[RECORD SET Boundary: Start]
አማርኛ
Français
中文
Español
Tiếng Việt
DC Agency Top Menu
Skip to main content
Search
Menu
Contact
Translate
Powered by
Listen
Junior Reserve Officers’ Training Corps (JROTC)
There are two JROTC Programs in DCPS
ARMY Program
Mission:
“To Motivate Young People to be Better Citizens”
[RECORD SET Boundary: End]
[RECORD SET Boundary: Start]
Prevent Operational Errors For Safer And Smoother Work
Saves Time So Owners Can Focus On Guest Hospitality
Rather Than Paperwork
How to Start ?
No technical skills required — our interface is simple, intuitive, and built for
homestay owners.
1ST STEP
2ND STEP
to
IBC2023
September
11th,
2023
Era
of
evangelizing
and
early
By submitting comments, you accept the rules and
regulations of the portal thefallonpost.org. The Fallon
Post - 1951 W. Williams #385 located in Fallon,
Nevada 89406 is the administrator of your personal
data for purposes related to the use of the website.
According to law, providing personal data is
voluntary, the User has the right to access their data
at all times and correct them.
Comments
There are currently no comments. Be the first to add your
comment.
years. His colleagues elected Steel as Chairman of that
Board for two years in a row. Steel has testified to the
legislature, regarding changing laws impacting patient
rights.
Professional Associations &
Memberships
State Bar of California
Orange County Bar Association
[RECORD SET Boundary: End]
#### [WHAT IS NEEDED]
Wherever the string "personal" appears in the data above, copy the line it sits in.

#### [RESPONSE FOR THIS EXERCISE]
Nevada 89406 is the administrator of your personal
According to law, providing personal data is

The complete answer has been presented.